Problem to work on:
Write out each line of the entries below that holds the word "Forms".

Transcribed page contents
BEGIN

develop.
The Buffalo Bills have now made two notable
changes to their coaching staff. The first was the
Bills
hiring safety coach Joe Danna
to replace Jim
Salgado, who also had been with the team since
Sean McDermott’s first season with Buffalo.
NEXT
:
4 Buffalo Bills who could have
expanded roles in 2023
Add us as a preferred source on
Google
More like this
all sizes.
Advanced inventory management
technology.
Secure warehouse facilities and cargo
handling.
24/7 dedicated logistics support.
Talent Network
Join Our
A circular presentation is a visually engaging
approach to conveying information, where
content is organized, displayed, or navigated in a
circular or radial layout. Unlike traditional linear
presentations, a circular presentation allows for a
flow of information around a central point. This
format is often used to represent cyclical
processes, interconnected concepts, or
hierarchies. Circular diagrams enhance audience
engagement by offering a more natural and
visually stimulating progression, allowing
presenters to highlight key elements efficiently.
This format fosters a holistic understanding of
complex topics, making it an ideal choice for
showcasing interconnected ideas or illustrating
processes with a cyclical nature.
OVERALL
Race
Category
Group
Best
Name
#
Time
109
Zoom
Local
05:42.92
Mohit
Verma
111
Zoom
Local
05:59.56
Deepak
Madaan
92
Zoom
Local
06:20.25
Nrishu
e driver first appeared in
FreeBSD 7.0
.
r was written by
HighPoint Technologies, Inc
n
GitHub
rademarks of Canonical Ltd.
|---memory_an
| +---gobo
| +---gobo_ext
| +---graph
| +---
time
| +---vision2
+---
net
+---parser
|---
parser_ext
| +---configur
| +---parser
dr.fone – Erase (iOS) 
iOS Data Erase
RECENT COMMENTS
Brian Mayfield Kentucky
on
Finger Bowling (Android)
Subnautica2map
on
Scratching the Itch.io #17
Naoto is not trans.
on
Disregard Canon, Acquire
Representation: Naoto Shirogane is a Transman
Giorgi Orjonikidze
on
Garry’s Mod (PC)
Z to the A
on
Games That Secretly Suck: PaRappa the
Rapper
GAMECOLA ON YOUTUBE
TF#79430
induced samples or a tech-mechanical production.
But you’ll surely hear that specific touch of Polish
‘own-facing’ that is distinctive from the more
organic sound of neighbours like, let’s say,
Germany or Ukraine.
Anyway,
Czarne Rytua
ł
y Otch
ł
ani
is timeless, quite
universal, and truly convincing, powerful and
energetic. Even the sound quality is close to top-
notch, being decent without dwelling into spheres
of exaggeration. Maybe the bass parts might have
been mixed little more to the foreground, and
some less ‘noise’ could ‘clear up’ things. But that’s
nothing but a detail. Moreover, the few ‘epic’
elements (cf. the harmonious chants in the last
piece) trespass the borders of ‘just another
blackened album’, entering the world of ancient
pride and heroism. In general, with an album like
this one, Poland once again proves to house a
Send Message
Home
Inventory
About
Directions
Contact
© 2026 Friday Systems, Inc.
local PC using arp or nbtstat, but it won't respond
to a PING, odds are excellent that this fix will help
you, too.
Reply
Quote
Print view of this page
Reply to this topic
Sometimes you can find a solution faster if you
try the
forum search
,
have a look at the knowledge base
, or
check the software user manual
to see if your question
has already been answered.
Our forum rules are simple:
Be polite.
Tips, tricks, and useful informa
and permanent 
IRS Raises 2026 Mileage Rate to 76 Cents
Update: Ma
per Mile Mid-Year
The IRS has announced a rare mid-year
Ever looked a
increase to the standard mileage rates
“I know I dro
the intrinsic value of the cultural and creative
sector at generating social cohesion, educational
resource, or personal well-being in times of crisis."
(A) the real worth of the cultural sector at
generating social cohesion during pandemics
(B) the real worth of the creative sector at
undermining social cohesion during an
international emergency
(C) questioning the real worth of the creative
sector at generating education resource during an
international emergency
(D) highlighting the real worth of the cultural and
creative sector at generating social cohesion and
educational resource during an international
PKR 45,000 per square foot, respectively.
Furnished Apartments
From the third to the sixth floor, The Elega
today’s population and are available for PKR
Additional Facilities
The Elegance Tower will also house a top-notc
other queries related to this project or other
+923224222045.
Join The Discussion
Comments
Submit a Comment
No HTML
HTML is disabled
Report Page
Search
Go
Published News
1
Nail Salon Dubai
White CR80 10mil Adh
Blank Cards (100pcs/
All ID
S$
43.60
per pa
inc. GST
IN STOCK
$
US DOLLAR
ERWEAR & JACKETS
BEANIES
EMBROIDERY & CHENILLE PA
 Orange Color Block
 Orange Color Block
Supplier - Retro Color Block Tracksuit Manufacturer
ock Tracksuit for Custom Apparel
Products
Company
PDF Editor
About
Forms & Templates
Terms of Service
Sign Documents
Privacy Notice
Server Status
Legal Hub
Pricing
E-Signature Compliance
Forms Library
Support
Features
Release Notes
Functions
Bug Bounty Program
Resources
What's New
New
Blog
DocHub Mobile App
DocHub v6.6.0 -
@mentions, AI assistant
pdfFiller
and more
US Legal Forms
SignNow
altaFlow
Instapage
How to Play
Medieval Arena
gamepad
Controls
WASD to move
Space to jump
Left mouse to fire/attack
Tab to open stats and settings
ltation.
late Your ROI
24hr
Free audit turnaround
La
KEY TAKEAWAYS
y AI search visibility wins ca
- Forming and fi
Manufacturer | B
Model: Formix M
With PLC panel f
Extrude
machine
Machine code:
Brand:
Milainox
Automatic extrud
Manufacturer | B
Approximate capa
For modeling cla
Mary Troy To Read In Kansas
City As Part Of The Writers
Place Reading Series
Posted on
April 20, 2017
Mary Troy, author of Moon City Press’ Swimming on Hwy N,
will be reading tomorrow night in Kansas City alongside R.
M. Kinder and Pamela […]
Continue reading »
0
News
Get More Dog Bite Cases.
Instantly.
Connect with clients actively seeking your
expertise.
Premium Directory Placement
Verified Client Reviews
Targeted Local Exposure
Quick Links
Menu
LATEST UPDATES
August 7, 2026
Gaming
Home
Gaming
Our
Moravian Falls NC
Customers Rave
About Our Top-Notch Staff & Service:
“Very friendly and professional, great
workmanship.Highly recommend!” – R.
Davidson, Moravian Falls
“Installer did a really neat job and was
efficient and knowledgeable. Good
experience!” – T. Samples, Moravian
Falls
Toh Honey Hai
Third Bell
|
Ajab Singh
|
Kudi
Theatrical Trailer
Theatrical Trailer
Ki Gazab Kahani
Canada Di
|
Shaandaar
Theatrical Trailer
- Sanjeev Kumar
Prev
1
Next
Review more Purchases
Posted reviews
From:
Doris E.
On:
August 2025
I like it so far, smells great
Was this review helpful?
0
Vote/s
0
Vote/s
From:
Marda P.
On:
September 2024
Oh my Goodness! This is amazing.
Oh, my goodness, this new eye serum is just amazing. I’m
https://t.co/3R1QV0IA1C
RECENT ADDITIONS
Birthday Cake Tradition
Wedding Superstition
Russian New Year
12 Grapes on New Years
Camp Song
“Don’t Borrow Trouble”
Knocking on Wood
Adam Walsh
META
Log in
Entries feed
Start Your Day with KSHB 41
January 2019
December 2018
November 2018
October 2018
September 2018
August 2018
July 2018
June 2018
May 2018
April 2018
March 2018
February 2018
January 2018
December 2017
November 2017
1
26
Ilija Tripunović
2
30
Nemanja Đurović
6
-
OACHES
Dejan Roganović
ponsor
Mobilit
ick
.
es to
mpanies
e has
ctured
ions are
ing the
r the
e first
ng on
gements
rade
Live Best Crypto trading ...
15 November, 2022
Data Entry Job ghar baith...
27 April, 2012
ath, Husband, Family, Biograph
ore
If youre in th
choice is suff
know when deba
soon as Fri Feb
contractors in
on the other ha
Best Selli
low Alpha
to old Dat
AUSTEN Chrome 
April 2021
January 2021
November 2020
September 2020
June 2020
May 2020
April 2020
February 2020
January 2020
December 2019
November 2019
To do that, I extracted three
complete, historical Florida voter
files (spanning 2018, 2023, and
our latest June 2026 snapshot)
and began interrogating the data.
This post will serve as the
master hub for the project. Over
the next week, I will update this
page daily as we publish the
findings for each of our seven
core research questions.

END

Exercise response:
Forms & Templates
Forms Library
US Legal Forms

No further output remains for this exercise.